# SUPPLIED DATA
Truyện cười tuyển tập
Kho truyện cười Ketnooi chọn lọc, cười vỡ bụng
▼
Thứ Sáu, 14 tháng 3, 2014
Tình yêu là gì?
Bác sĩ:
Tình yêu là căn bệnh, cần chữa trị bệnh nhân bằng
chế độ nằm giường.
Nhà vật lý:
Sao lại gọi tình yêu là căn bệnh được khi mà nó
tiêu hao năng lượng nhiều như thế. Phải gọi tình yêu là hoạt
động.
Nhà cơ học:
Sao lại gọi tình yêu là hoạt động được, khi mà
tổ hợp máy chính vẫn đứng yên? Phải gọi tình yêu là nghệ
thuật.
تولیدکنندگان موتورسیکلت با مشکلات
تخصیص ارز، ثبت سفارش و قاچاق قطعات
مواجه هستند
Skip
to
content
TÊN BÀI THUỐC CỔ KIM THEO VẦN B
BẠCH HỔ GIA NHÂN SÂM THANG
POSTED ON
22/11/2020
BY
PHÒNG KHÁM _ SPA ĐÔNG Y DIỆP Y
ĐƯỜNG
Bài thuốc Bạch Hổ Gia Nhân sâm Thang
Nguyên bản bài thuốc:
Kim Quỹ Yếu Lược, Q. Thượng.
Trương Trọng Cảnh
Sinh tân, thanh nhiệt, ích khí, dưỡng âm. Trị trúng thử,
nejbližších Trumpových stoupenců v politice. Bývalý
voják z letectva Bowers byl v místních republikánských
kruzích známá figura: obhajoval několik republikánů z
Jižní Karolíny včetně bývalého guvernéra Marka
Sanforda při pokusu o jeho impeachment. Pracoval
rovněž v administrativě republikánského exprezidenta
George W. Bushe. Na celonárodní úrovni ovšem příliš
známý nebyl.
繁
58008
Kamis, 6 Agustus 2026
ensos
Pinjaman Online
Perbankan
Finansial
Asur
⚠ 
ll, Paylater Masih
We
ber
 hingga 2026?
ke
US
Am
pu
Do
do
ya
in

# WHAT YOU ARE ASKED TO DO
In the listing above, find the line with "tổ hợp máy chính" and set down that line and all after it exactly, through the final line.

# RESPONSE FOR THIS EXERCISE
tổ hợp máy chính vẫn đứng yên? Phải gọi tình yêu là nghệ
thuật.
تولیدکنندگان موتورسیکلت با مشکلات
تخصیص ارز، ثبت سفارش و قاچاق قطعات
مواجه هستند
Skip
to
content
TÊN BÀI THUỐC CỔ KIM THEO VẦN B
BẠCH HỔ GIA NHÂN SÂM THANG
POSTED ON
22/11/2020
BY
PHÒNG KHÁM _ SPA ĐÔNG Y DIỆP Y
ĐƯỜNG
Bài thuốc Bạch Hổ Gia Nhân sâm Thang
Nguyên bản bài thuốc:
Kim Quỹ Yếu Lược, Q. Thượng.
Trương Trọng Cảnh
Sinh tân, thanh nhiệt, ích khí, dưỡng âm. Trị trúng thử,
nejbližších Trumpových stoupenců v politice. Bývalý
voják z letectva Bowers byl v místních republikánských
kruzích známá figura: obhajoval několik republikánů z
Jižní Karolíny včetně bývalého guvernéra Marka
Sanforda při pokusu o jeho impeachment. Pracoval
rovněž v administrativě republikánského exprezidenta
George W. Bushe. Na celonárodní úrovni ovšem příliš
známý nebyl.
繁
58008
Kamis, 6 Agustus 2026
ensos
Pinjaman Online
Perbankan
Finansial
Asur
⚠ 
ll, Paylater Masih
We
ber
 hingga 2026?
ke
US
Am
pu
Do
do
ya
in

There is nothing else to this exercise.